The db contains a virtual tree structure, sort of like a file system.
Each row (node) a has a parent_id column that points to the row that
the
current row is a branch of. The parent_id of the root node/row is nil/
null.
Now I want to view the tree by recursively calling a method that
returns a piece of html for the row (branch in the tree) passed to it
as an argument. All the little pieces of html get concatenated and
pasted into a view as a single string of pure html.
But views don't take arguments, do they? A view would work if
it could take an argument, but it doesn't look like they can.
> But views don't take arguments, do they? A view would work if
> it could take an argument, but it doesn't look like they can.
in erb tags? whatever you define in a controller with an @
can be used in the view
Right, but what I'm talking about here is a partial that has multiple
copies rendered together on a page, and while the html is being
generated, there's a stack of calls to the partial that have been
entered, but not yet exited.
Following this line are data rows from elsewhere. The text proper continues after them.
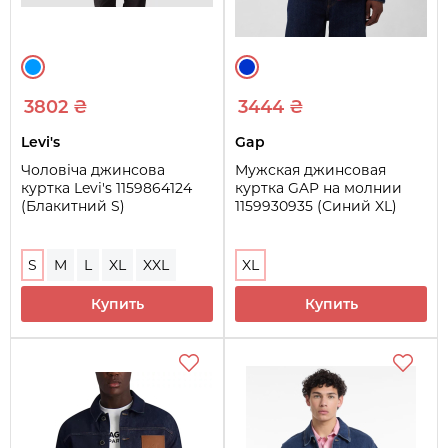
3802 ₴
3444 ₴
Levi's
Gap
Чоловіча джинсова
Мужская джинсовая
куртка Levi's 1159864124
куртка GAP на молнии
(Блакитний S)
1159930935 (Синий XL)
S
M
L
XL
XXL
XL
Купить
Купить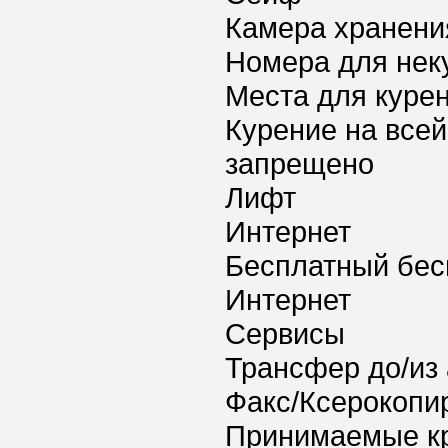
Камера хранени
Номера для нек
Места для куре
Курение на всей
запрещено
Лифт
Интернет
Бесплатный бес
Интернет
Сервисы
Трансфер до/из
Факс/Ксерокопи
Принимаемые к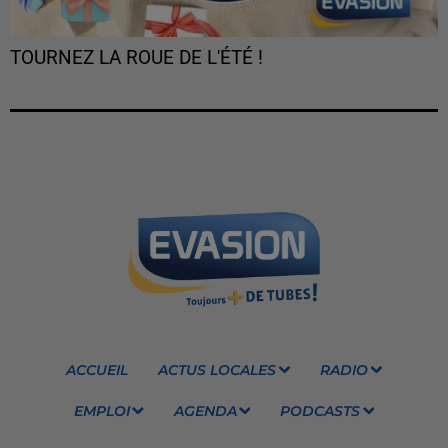
TOURNEZ LA ROUE DE L'ÉTÉ !
ACCUEIL
ACTUS LOCALES
RADIO
EMPLOI
AGENDA
PODCASTS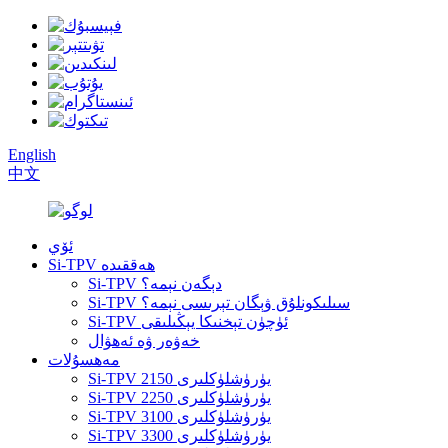
English
中文
ئۆي
Si-TPV ھەققىدە
Si-TPV دېگەن نېمە؟
Si-TPV سىلىكونلۇق ۋېگان تېرىسى نېمە؟
Si-TPV ئۈچۈن تېخنىكا يېڭىلىقى
خەۋەر ۋە ئەھۋال
مەھسۇلات
Si-TPV 2150 يۈرۈشلۈكلىرى
Si-TPV 2250 يۈرۈشلۈكلىرى
Si-TPV 3100 يۈرۈشلۈكلىرى
Si-TPV 3300 يۈرۈشلۈكلىرى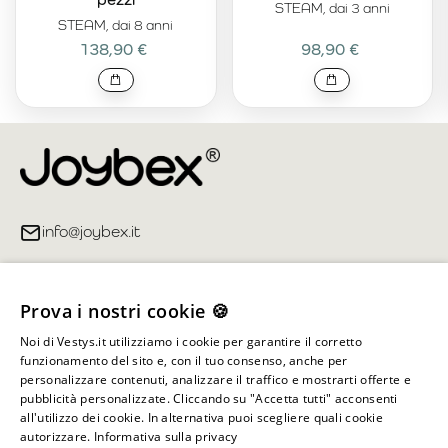
STEAM, dai 3 anni
STEAM, dai 8 anni
138,90 €
98,90 €
info@joybex.it
Link utili
Prova i nostri cookie 🍪
Account
Noi di Vestys.it utilizziamo i cookie per garantire il corretto
funzionamento del sito e, con il tuo consenso, anche per
Informazioni sul negozio
personalizzare contenuti, analizzare il traffico e mostrarti offerte e
pubblicità personalizzate. Cliccando su "Accetta tutti" acconsenti
all'utilizzo dei cookie. In alternativa puoi scegliere quali cookie
autorizzare.
Informativa sulla privacy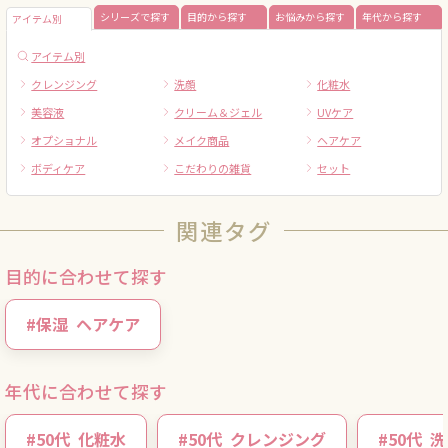
シリーズで探す
目的から探す
お悩みから探す
年代から探す
アイテム別
アイテム別
クレンジング
洗顔
化粧水
美容液
クリーム＆ジェル
UVケア
オプショナル
メイク商品
ヘアケア
ボディケア
こだわりの雑貨
セット
関連タグ
目的に合わせて探す
#
保湿
ヘアケア
年代に合わせて探す
#
50代
化粧水
#
50代
クレンジング
#
50代
洗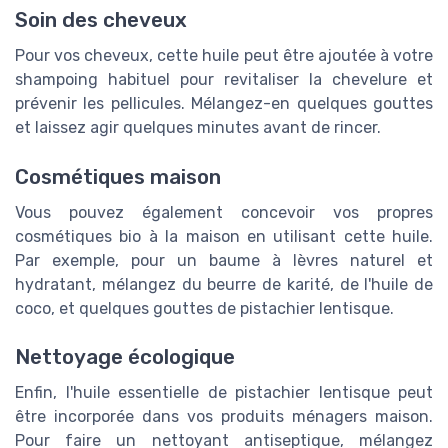
Soin des cheveux
Pour vos cheveux, cette huile peut être ajoutée à votre
shampoing habituel pour revitaliser la chevelure et
prévenir les pellicules. Mélangez-en quelques gouttes
et laissez agir quelques minutes avant de rincer.
Cosmétiques maison
Vous pouvez également concevoir vos propres
cosmétiques bio à la maison en utilisant cette huile.
Par exemple, pour un baume à lèvres naturel et
hydratant, mélangez du beurre de karité, de l'huile de
coco, et quelques gouttes de pistachier lentisque.
Nettoyage écologique
Enfin, l'huile essentielle de pistachier lentisque peut
être incorporée dans vos produits ménagers maison.
Pour faire un nettoyant antiseptique, mélangez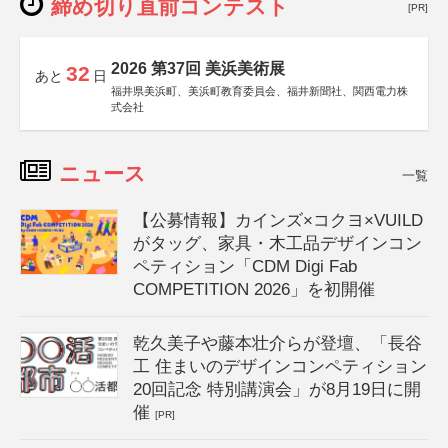
締め切り直前コンテスト
[PR]
2026 第37回 美浜美術展
32
あと
日
福井県美浜町、美浜町教育委員会、福井新聞社、関西電力株
式会社
ニュース
一覧
【公募情報】カインズ×コクヨ×VUILD
がタッグ、家具・木工品デザインコン
ペティション「CDM Digi Fab
COMPETITION 2026」を初開催
乾久美子や藤本壮介らが登壇、「長谷
工 住まいのデザインコンペティション
20回記念 特別講演会」が8月19日に開
催
[PR]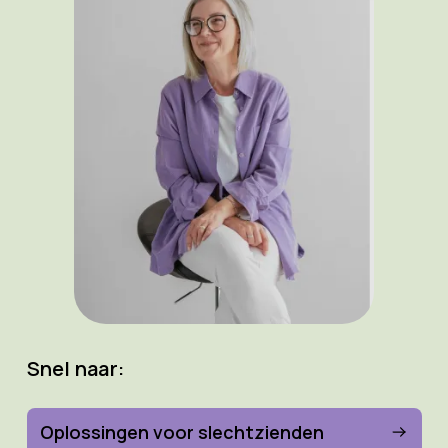
Snel naar:
Oplossingen voor slechtzienden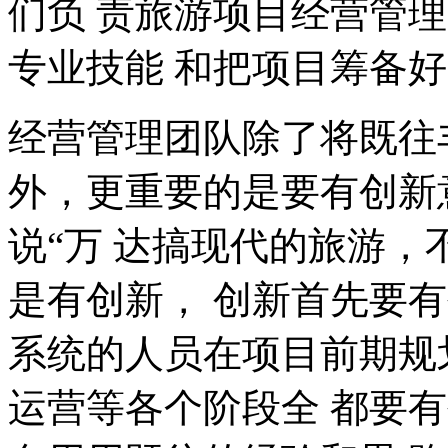
们负 责旅游项目经营管
专业技能 和把项目筹备
经营管理团队除了将既往
外，更重要的是要有创新
说
“
万 达搞现代的旅游，
是有创新， 创新首先要
系统的人员在项目前期规
运营等各个阶段全 都要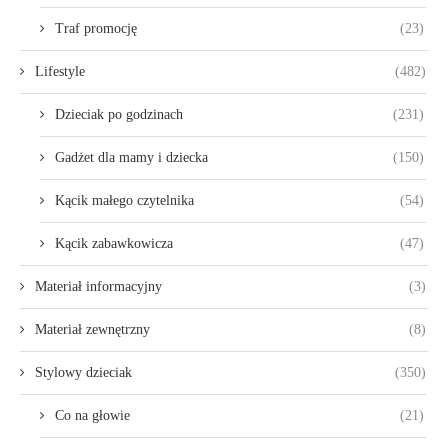
Traf promocję
(23)
Lifestyle
(482)
Dzieciak po godzinach
(231)
Gadżet dla mamy i dziecka
(150)
Kącik małego czytelnika
(54)
Kącik zabawkowicza
(47)
Materiał informacyjny
(3)
Materiał zewnętrzny
(8)
Stylowy dzieciak
(350)
Co na głowie
(21)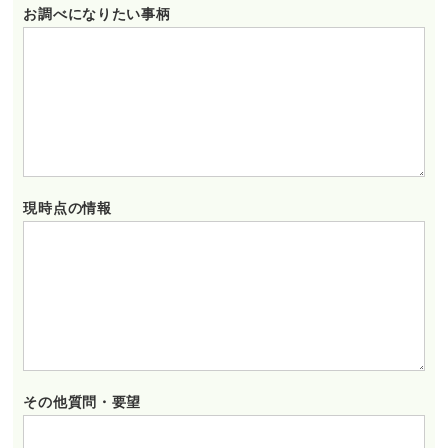
お調べになりたい事柄
現時点の情報
その他質問・要望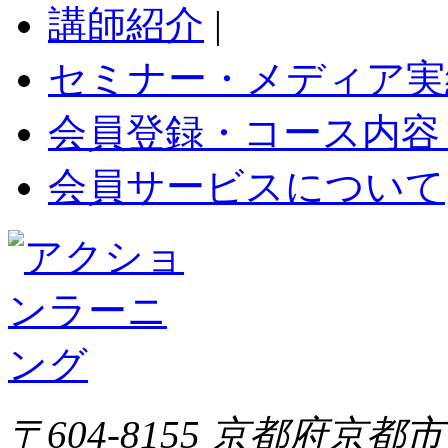
講師紹介
|
セミナー・メディア実
会員登録・コース内容
会員サービスについて
〒604-8155 京都府京都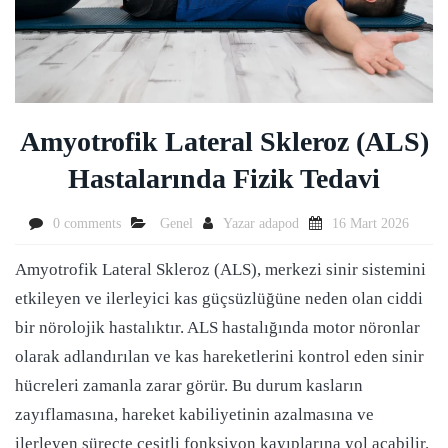
Amyotrofik Lateral Skleroz (ALS)
Hastalarında Fizik Tedavi
0 comments
Genel
Yazar
adapod
16 Mart 2026
Amyotrofik Lateral Skleroz (ALS), merkezi sinir sistemini
etkileyen ve ilerleyici kas güçsüzlüğüne neden olan ciddi
bir nörolojik hastalıktır. ALS hastalığında motor nöronlar
olarak adlandırılan ve kas hareketlerini kontrol eden sinir
hücreleri zamanla zarar görür. Bu durum kasların
zayıflamasına, hareket kabiliyetinin azalmasına ve
ilerleyen süreçte çeşitli fonksiyon kayıplarına yol açabilir.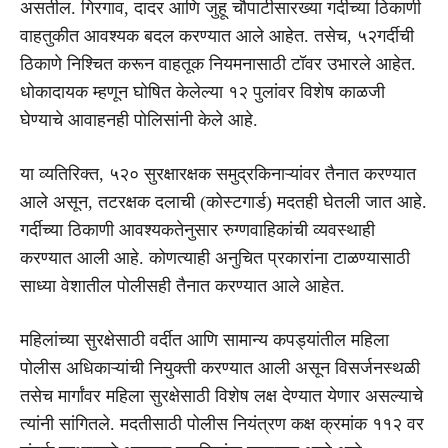
असतील. गिरगाव, दादर आणि जुहू चौपाटीसारख्या गर्दीच्या ठिकाणी
वाहतुकीत आवश्यक बदल करण्यात आले आहेत. तसेच, ५२गर्दीची
ठिकाणे निश्चित करून वाहतूक नियमनासाठी टॉवर उभारले आहेत.
धोकादायक म्हणून घोषित केलेल्या १२ पुलांवर विशेष काळजी
घेण्याचे आवाहनही पोलिसांनी केले आहे.
या व्यतिरिक्त, ५२० सुरक्षारक्षक समुद्रकिनाऱ्यांवर तैनात करण्यात
आले असून, तटरक्षक दलाची (कोस्टगार्ड) मदतही घेतली जात आहे.
गर्दीच्या ठिकाणी आवश्यकतेनुसार रुग्णवाहिकांची व्यवस्थाही
करण्यात आली आहे. कोणत्याही अनुचित प्रकारांना टाळण्यासाठी
साध्या वेशातील पोलीसही तैनात करण्यात आले आहेत.
महिलांच्या सुरक्षेसाठी वर्दीत आणि सामान्य कपड्यांतील महिला
पोलीस अधिकाऱ्यांची नियुक्ती करण्यात आली असून विसर्जनस्थळी
तसेच मार्गांवर महिला सुरक्षेसाठी विशेष लक्ष देण्यात येणार असल्याचे
त्यांनी सांगितले. मदतीसाठी पोलीस नियंत्रण कक्ष क्रमांक ११२ वर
The stack contains the rows in the db
corresponding to a chain of nodes in the tree,
So there would be multiple values of @category or whatever that
have to be remembered while rendering the page, and the number
and structure of the rows is determined at runtime. It's a lot
harder
without a method or something that can take its own local argument.
That's it! Thorsten, you're a genius! My gosh, I was starting to
lose hope. Anyway, the code's working now, so my faith in Rails
is restored. Thanks Thorsten, I appreciate the help.